Among them were educational programs aimed at preventing social harm, common diseases, environmental destruction, AIDS, addiction and risky social behaviors.
“The ultimate goal of such activities is to build a culture of voluntary work and a sense of social responsibility to help the organization operate more effectively in the event of a disaster,” said Rafe’e adding that the presence of artists and athletes, awarding deserving emblems and devising motivational programs for more volunteers to join their efforts, are among the measures taken in this regard.
The Iran-Spain cooperation will include joint voluntary projects, attempts to promote global peace and using modern technology to accelerate and improve provision of aid and assistance during calamities, she said.

  NGOs Useful
Senent Garcia praised the scale of Iran’s voluntary work stating that NGOs are a useful platform to provide aid in deprived regions.
Pointing to the 1.4 million Red Cross volunteers in Spain, he said Iran’s voluntary force is far greater. “IRCS pamphlets are found frequently across the streets of Tehran which shows the people’s unity and interest in providing help during disasters and times of need, in spite of their differences,” Senent Garcia observed.

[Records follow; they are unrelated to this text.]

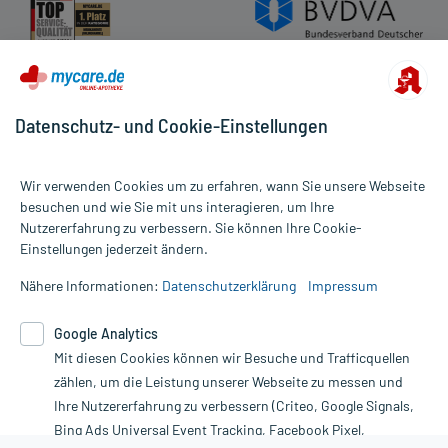
Datenschutz- und Cookie-Einstellungen
Wir verwenden Cookies um zu erfahren, wann Sie unsere Webseite
besuchen und wie Sie mit uns interagieren, um Ihre
Nutzererfahrung zu verbessern. Sie können Ihre Cookie-
Alle Preise gelten inkl. MwSt., ggf. zzgl. Versandkosten
Einstellungen jederzeit ändern.
Informationen auf dieser Website werden ausschließlich für
informative Zwecke zur Verfügung gestellt. Sie ersetzen keinesfalls
Nähere Informationen:
Datenschutzerklärung
Impressum
die Untersuchung und Behandlung durch einen Arzt. Bitte
beachten Sie, dass hierdurch weder Diagnosen gestellt noch
Google Analytics
Therapien eingeleitet werden können. | Diese Webseite benutzt
Mit diesen Cookies können wir Besuche und Trafficquellen
Google Analytics. Lesen Sie bitte dazu die wichtigen Hinweise in
unserer Datenschutzerklärung. Für den Widerruf einer Bestellung
zählen, um die Leistung unserer Webseite zu messen und
nutzen Sie das Formular:
Ihre Nutzererfahrung zu verbessern (Criteo, Google Signals,
Bing Ads Universal Event Tracking, Facebook Pixel,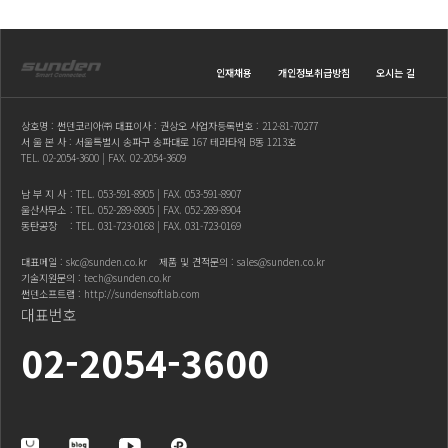
인재채용
개인정보취급방침
오시는 길
상호명 : 썬덴코리아㈜ 대표이사 : 권상오 사업자등록번호 : 212-81-70277
서 울 본 사 : 서울특별시 송파구 송파대로 167 테라타워 B동 1213호
TEL.
02-2054-3600
| FAX. 02-2054-3609
남 부 지 사
: TEL.
053-591-8905
| FAX. 053-591-8907
울산사무소
: TEL.
052-289-8905
| FAX. 052-289-8904
동탄공장
: TEL.
031-723-0168
| FAX. 031-723-0169
대표메일 :
skc@sunden.co.kr
제품 및 견적문의 :
sales@sunden.co.kr
기술지원문의 :
tech@sunden.co.kr
썬덴소프트랩 :
http://sundensoftlab.com
대표번호
02-2054-3600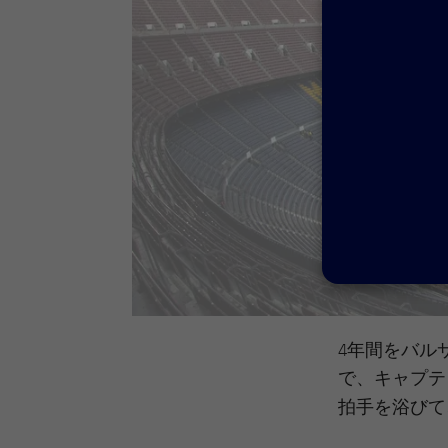
4年間をバル
で、キャプテ
拍手を浴びて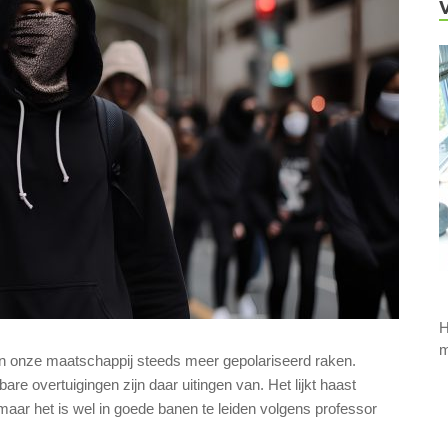
H
m
d en onze maatschappij steeds meer gepolariseerd raken.
re overtuigingen zijn daar uitingen van. Het lijkt haast
 maar het is wel in goede banen te leiden volgens professor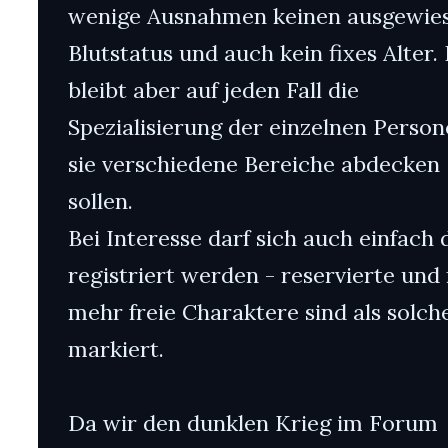
wenige Ausnahmen keinen ausgewie
Blutstatus und auch kein fixes Alter. 
bleibt aber auf jeden Fall die
Spezialisierung der einzelnen Person
sie verschiedene Bereiche abdecken
sollen.
Bei Interesse darf sich auch einfach 
registriert werden - reservierte und 
mehr freie Charaktere sind als solch
markiert.
Da wir den dunklen Krieg im Forum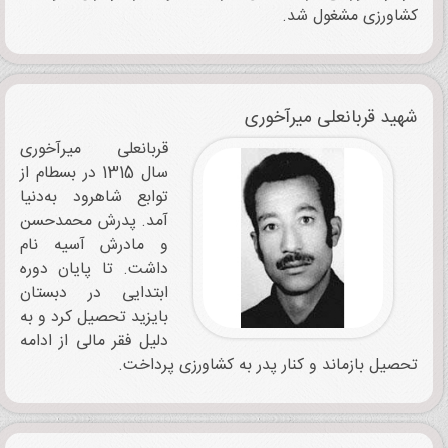
کشاورزی مشغول شد.
شهید قربانعلی میرآخوری
قربانعلی میرآخوری
سال 1315 در بسطام از
توابع شاهرود به‌دنیا
آمد. پدرش محمدحسن
و مادرش آسیه نام
داشت. تا پایان دوره
ابتدایی در دبستان
بایزید تحصیل ‌کرد و به
دلیل فقر مالی از ادامه
تحصیل بازماند و کنار پدر به کشاورزی پرداخت.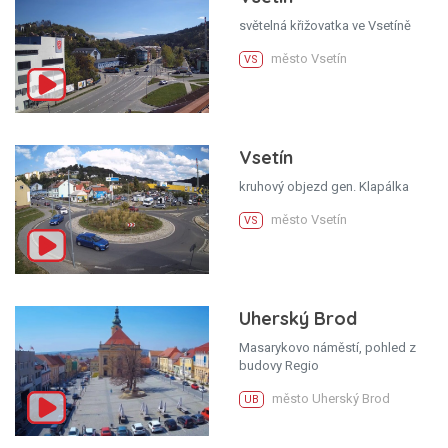
světelná křižovatka ve Vsetíně
město Vsetín
VS
Vsetín
kruhový objezd gen. Klapálka
město Vsetín
VS
Uherský Brod
Masarykovo náměstí, pohled z
budovy Regio
město Uherský Brod
UB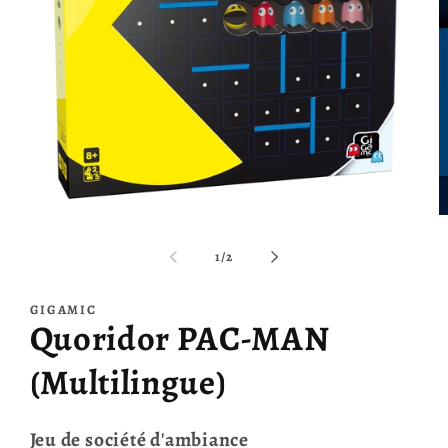
Ouvrir
O
le
le
média
m
de
1
/
2
1
2
dans
d
une
u
GIGAMIC
fenêtre
f
Quoridor PAC-MAN
modale
m
(Multilingue)
Jeu de société d'ambiance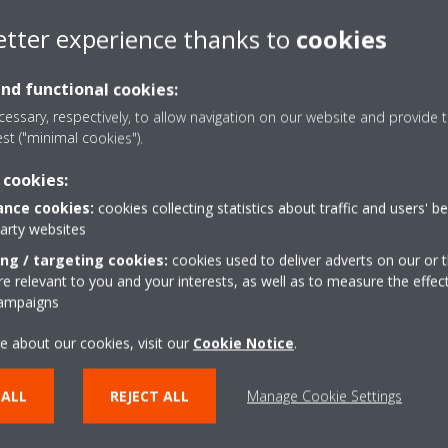
etter experience thanks to
cookies
and functional cookies:
essary, respectively, to allow navigation on our website and provide t
Detajet teknike
est ("minimal cookies").
 cookies:
nce cookies:
cookies collecting statistics about traffic and users' b
party websites
ing / targeting cookies:
cookies used to deliver adverts on our or t
JET TEKNIKE TË PRODUKTIT
SHIKONI DETAJET TEKNIKE
 relevant to you and your interests, as well as to measure the effec
campaigns
e about our cookies, visit our
Cookie Notice
.
 ALL
REJECT ALL
Manage Cookie Settings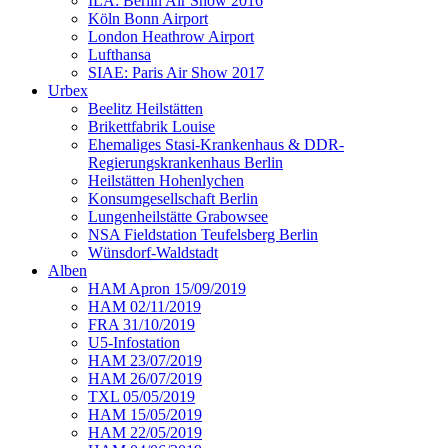
ILA: Berlin Air Show 2016
Köln Bonn Airport
London Heathrow Airport
Lufthansa
SIAE: Paris Air Show 2017
Urbex
Beelitz Heilstätten
Brikettfabrik Louise
Ehemaliges Stasi-Krankenhaus & DDR-
Regierungskrankenhaus Berlin
Heilstätten Hohenlychen
Konsumgesellschaft Berlin
Lungenheilstätte Grabowsee
NSA Fieldstation Teufelsberg Berlin
Wünsdorf-Waldstadt
Alben
HAM Apron 15/09/2019
HAM 02/11/2019
FRA 31/10/2019
U5-Infostation
HAM 23/07/2019
HAM 26/07/2019
TXL 05/05/2019
HAM 15/05/2019
HAM 22/05/2019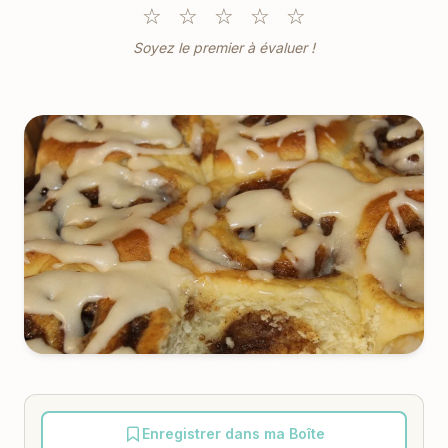
☆
☆
☆
☆
☆
Soyez le premier à évaluer !
Enregistrer dans ma Boîte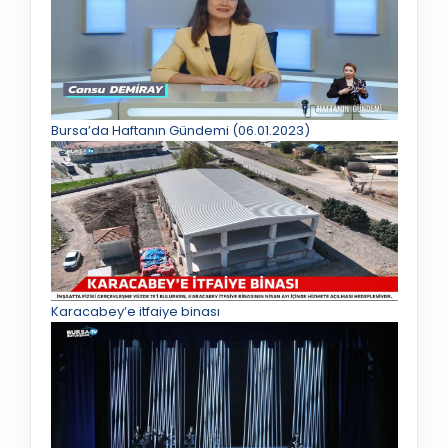
Bursa’da Haftanın Gündemi (06.01.2023)
Karacabey’e itfaiye binası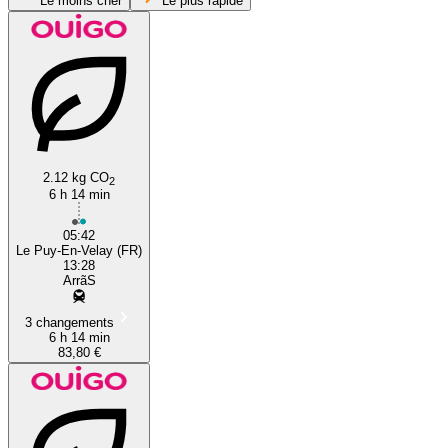
Le moins cher
Le plus rapide
2.12 kg CO
2
6 h 14 min
Le Puy-en-Velay
05:42
Le Puy-En-Velay (FR)
13:28
ArrãS
3 changements
6 h 14 min
83,80 €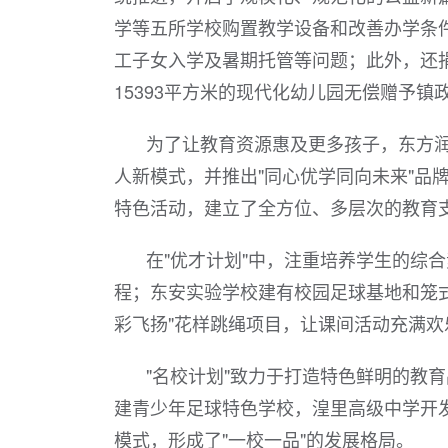
学等五所学校购置教学设备和改善办学条件
工子女入学及暑期托管等问题；此外，还
15393平方米的现代化幼儿园无偿赠予镇
为了让教育资源惠及更多孩子，东方润安创
人新模式，并推出"同心优学同向未来"品牌
特色活动，建立了全方位、多层次的教育
在"优才计划"中，注重培养学生的综合
程；东安实验学校建有校园足球基地和笼
彩飞扬"花样跳绳项目，让课间活动充满欢
"名校计划"致力于打造特色鲜明的教
建青少年足球特色学校，湟里高级中学开
模式，形成了"一校一品"的发展格局。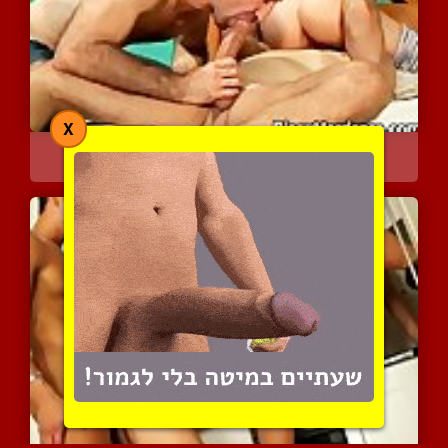
X
בסרט זה תוכלו למצוא את ה...
3454 צפיות
|
1 המלצות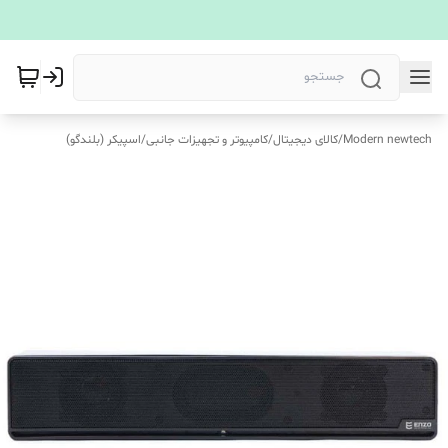
Modern newtech
/
کالای دیجیتال
/
کامپیوتر و تجهیزات جانبی
/
اسپیکر (بلندگو)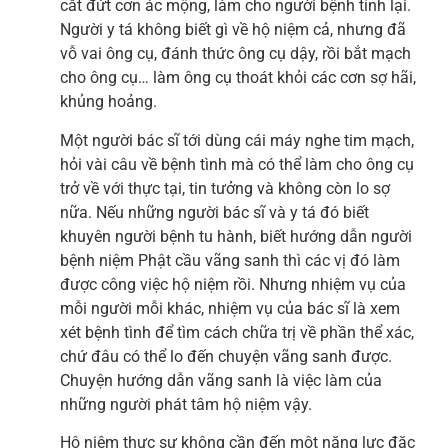
cắt đứt cơn ác mộng, làm cho người bệnh tỉnh lại.
Người y tá không biết gì về hộ niệm cả, nhưng đã
vỗ vai ông cụ, đánh thức ông cụ dậy, rồi bắt mạch
cho ông cụ… làm ông cụ thoát khỏi các cơn sợ hãi,
khủng hoảng.
Một người bác sĩ tới dùng cái máy nghe tim mạch,
hỏi vài câu về bệnh tình mà có thể làm cho ông cụ
trở về với thực tại, tin tưởng và không còn lo sợ
nữa. Nếu những người bác sĩ và y tá đó biết
khuyên người bệnh tu hành, biết hướng dẫn người
bệnh niệm Phật cầu vãng sanh thì các vị đó làm
được công việc hộ niệm rồi. Nhưng nhiệm vụ của
mỗi người mỗi khác, nhiệm vụ của bác sĩ là xem
xét bệnh tình để tìm cách chữa trị về phần thể xác,
chứ đâu có thể lo đến chuyện vãng sanh được.
Chuyện hướng dẫn vãng sanh là việc làm của
những người phát tâm hộ niệm vậy.
Hộ niệm thực sự không cần đến một năng lực đặc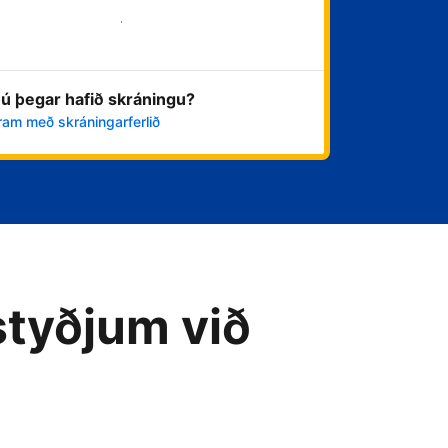
Byrja núna
ú þegar hafið skráningu?
ram með skráningarferlið
styðjum við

He pointed to Spain’s achievements in using cutting-edge technology to reach and unite volunteers; the successful implementation of job-creating educational programs for the youth; and employment of one million people in companies collaborating with the Spanish Red Cross.
He expressed hope that Iran and Spain would share their knowledge and expertise to run joint projects as well as present their achievements to other countries and the IFRC.
The two sides reached preliminary agreements with regard to sharing experience and setting up joint voluntary projects.